第十八話 (リディア視点)
「恩人?」
想像もしない言葉に、私の思考が止まる。
とっさにマイクの方を向くも、首を横に振られる。
……マイク自身も知らないと言いたげに。
そんなマイクに対し、アズバランが浮かべるのは隠す気のない呆れ顔だった。
「確かに情報は制限していた。しかし、まさか一切気づかないとはな」
「何を言って……」
「かつてお前が私兵の派遣を渋った影の森の氾濫において、儂等侯爵家を救ってくれたのこそ、暁のサリサ。サーシリア殿だ」
「……は?」
マイクと私の声は自然に合わさっていた。
それもそうだろう。
いったい誰が信じられる?
サーシリアがあの侯爵家当主、アズバランに恩人と言われるような存在だったと。
その事実を受けいれられない私達へと、アズバランは告げる。
「ここに宣言する。儂等侯爵家は、サーシリア殿に敵対するものを許さない。もちろん、サーシリア殿に冤罪をかけたお前等もだ」
圧がどんどんと増していく。
そんな中、私もマイクも口を開くことさえできなかった。
「この場にくれば、援助がもらえるとでも思ったのだろう?」
「そ、そんなこと……」
「抜かせ。顔に全て書いてあるわ!」
次の瞬間、アズバランの顔に浮かぶのは獰猛な笑みだった。
「そもそも、だ。あの援助はサーシリア殿の為に行ったものにすぎない。あの方亡き今、カロライン家に援助する理由はない」
「そんな……!」
呆然と立ち尽くすマイクを見て、アズバランは声を上げて笑う。
……そこに今までと違う感情を私が感じたのは、その時だった。
「それともう一つ儂には忘れられないことがあってな」
そう語り出したアズバランの声はいつもよりも不断だった。
けれど、直感的に私は理解してしまう。
……アズバランがマグマのような怒りを必死に押さえていることを。
「かつての氾濫は恐ろしいものでな、あの時はまるで蟻のように魔獣が出てきた。
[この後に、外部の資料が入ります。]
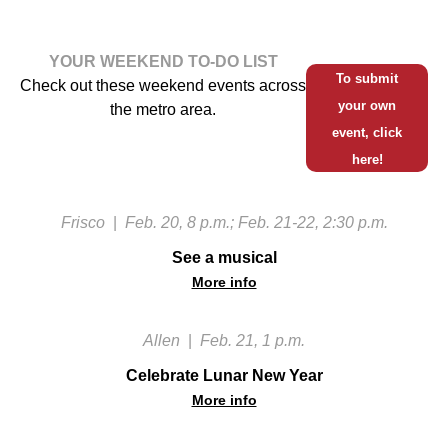
YOUR WEEKEND TO-DO LIST
To submit
Check out these weekend events across
your own
the metro area.
event, click
here!
Frisco
|
Feb. 20, 8 p.m.; Feb. 21-22, 2:30 p.m.
See a musical
More info
Allen
|
Feb. 21, 1 p.m.
Celebrate Lunar New Year
More info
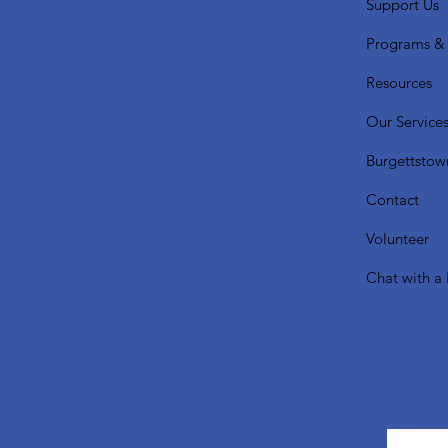
Support Us
Programs & 
Resources
Our Service
Burgettstow
Contact
Volunteer
Chat with a 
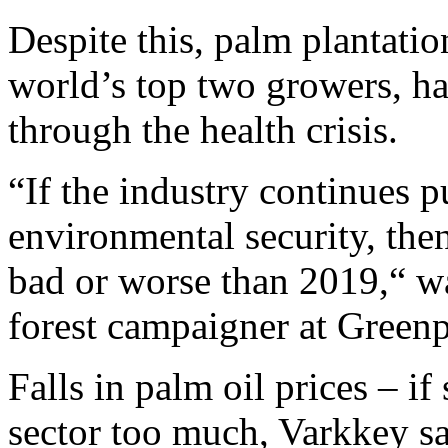
Despite this, palm plantati
world’s top two growers, h
through the health crisis.
“If the industry continues p
environmental security, then
bad or worse than 2019,“ 
forest campaigner at Green
Falls in palm oil prices – if
sector too much, Varkkey sai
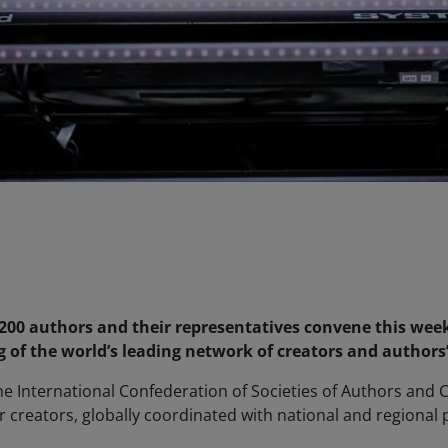
00 authors and their representatives convene this week
of the world’s leading network of creators and authors’ 
he International Confederation of Societies of Authors and
or creators, globally coordinated with national and regional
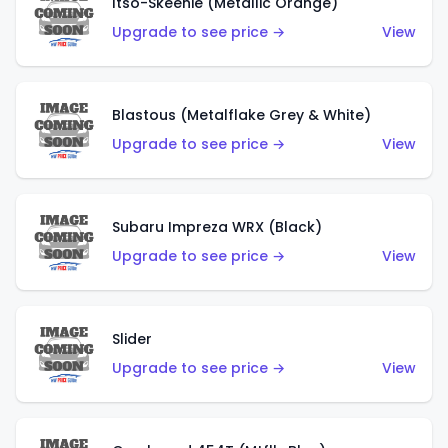
Itso-Skeenie (Metallic Orange)
Upgrade to see price →
View
Blastous (Metalflake Grey & White)
Upgrade to see price →
View
Subaru Impreza WRX (Black)
Upgrade to see price →
View
Slider
Upgrade to see price →
View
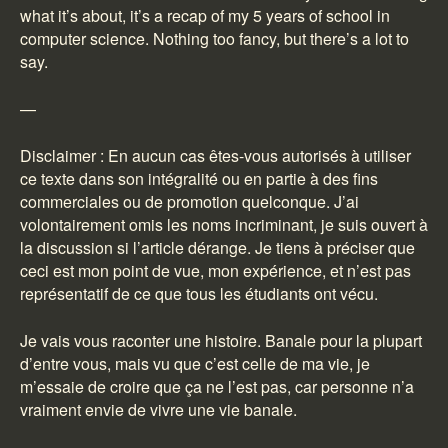
what it’s about, it’s a recap of my 5 years of school in
computer science. Nothing too fancy, but there’s a lot to
say.
—
Disclaimer : En aucun cas êtes-vous autorisés à utiliser
ce texte dans son intégralité ou en partie à des fins
commerciales ou de promotion quelconque. J’ai
volontairement omis les noms incriminant, je suis ouvert à
la discussion si l’article dérange. Je tiens à préciser que
ceci est mon point de vue, mon expérience, et n’est pas
représentatif de ce que tous les étudiants ont vécu.
Je vais vous raconter une histoire. Banale pour la plupart
d’entre vous, mais vu que c’est celle de ma vie, je
m’essaie de croire que ça ne l’est pas, car personne n’a
vraiment envie de vivre une vie banale.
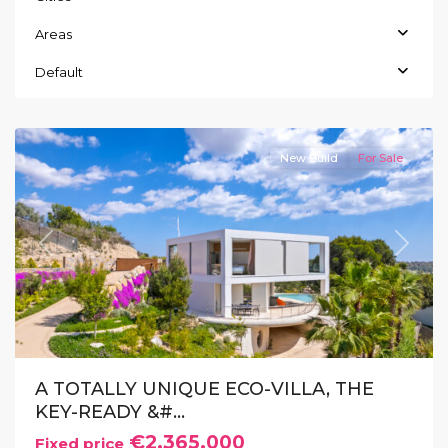
Areas
Las
Colinas
,
Default
Orihuela
Costa
New Build
For Sale
Previous
Next
A TOTALLY UNIQUE ECO-VILLA, THE
KEY-READY &#...
€2.365.000
Fixed price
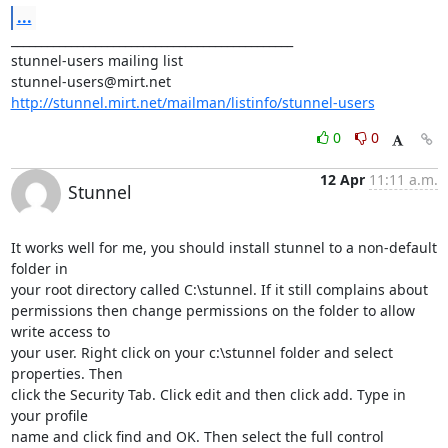
...
_______________________________________________

stunnel-users@mirt.net
http://stunnel.mirt.net/mailman/listinfo/stunnel-users
0
0
12 Apr
11:11 a.m.
Stunnel
It works well for me, you should install stunnel to a non-default 
folder in

your root directory called C:\stunnel. If it still complains about

permissions then change permissions on the folder to allow 
write access to

your user. Right click on your c:\stunnel folder and select 
properties. Then

click the Security Tab. Click edit and then click add. Type in 
your profile

name and click find and OK. Then select the full control 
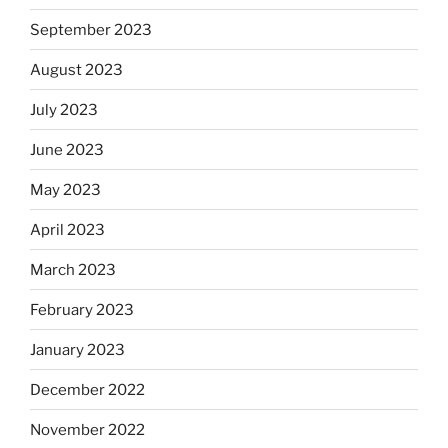
September 2023
August 2023
July 2023
June 2023
May 2023
April 2023
March 2023
February 2023
January 2023
December 2022
November 2022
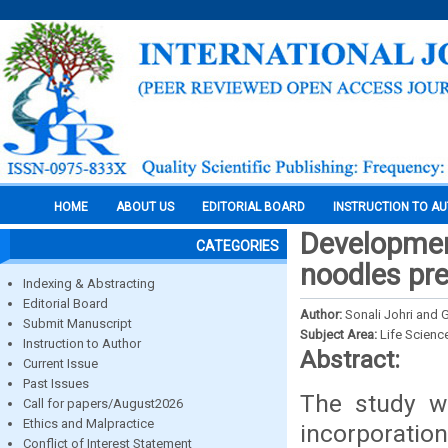
HOME
ABOUT US
EDITORIAL BOARD
INSTRUCTION TO A
Development
CATEGORIES
noodles pre
Indexing & Abstracting
Editorial Board
Author:
Sonali Johri and
Submit Manuscript
Subject Area:
Life Scienc
Instruction to Author
Abstract:
Current Issue
Past Issues
The study w
Call for papers/August2026
Ethics and Malpractice
incorporatio
Conflict of Interest Statement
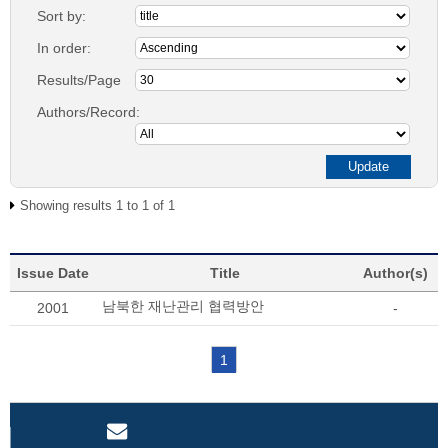
Sort by:
In order:
Results/Page
Authors/Record:
Showing results 1 to 1 of 1
Issue Date
Title
Author(s)
남북한 재난관리 협력방안
2001
-
1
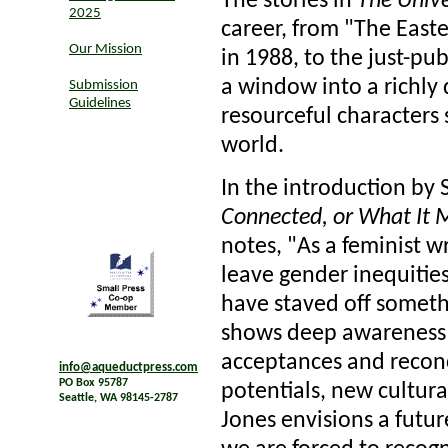
The stories in
The Unive
2025
career, from "The Easte
Our Mission
in 1988, to the just-pu
a window into a richly 
Submission
Guidelines
resourceful characters 
world.
In the introduction by 
Connected, or What It M
notes, "As a feminist w
leave gender inequitie
have staved off somethi
shows deep awareness o
acceptances and reconc
info@aqueductpress.com
PO Box 95787
potentials, new cultural
Seattle, WA 98145-2787
Jones envisions a futur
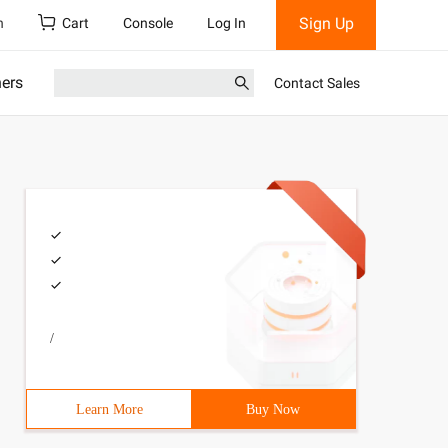
Sign Up
h
Cart
Console
Log In
ners
Contact Sales
/
Learn More
Buy Now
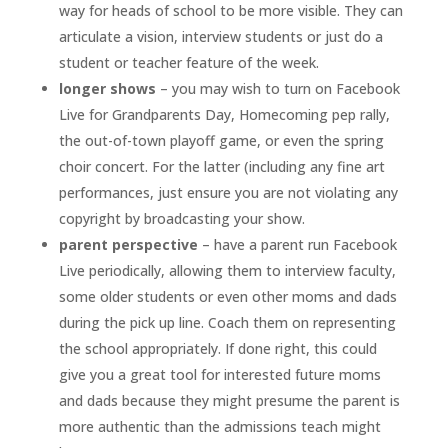
way for heads of school to be more visible. They can
articulate a vision, interview students or just do a
student or teacher feature of the week.
longer shows
– you may wish to turn on Facebook
Live for Grandparents Day, Homecoming pep rally,
the out-of-town playoff game, or even the spring
choir concert. For the latter (including any fine art
performances, just ensure you are not violating any
copyright by broadcasting your show.
parent perspective
– have a parent run Facebook
Live periodically, allowing them to interview faculty,
some older students or even other moms and dads
during the pick up line. Coach them on representing
the school appropriately. If done right, this could
give you a great tool for interested future moms
and dads because they might presume the parent is
more authentic than the admissions teach might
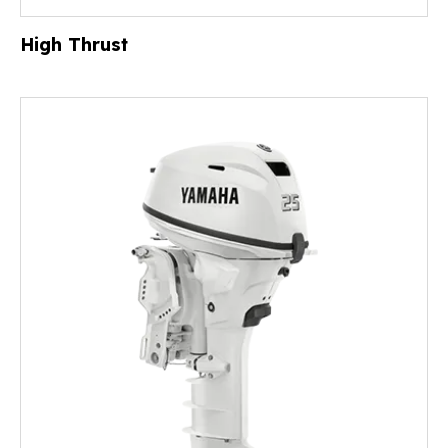
High Thrust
故に儂等は今まで世話をしてきた人間達に戦力をよこすように告げた。するとどうなったと思う?」
半笑いのアズバランに対し、私とマイクの顔からは血の気が引いていた。
「誰も私兵の半分も送ってこんのよ。今まで、散々世話をしてやったのにな。その中でも、ふざけた家があってな。──十数名しか援軍を送ってこなかった子爵家があった」
その子爵家がどことは言っていない。
しかし、もう必要はなかった。
呆然とする私達を見ながら、アズバランは告げる。
「儂は昔から短気でな。──嫌いな奴が目の前にいると叩ききりたくなるのよ」
ぞっとするほど濃密な殺気がアズバランから漏れ出る。
その瞬間、私もマイクも立ち上がっていた。
「貴重なお時間、申し訳ありませんでした!」
「私達は急用を思い出したので!」
そうして走り出した私とマイクが後ろを振り返ることはなかった。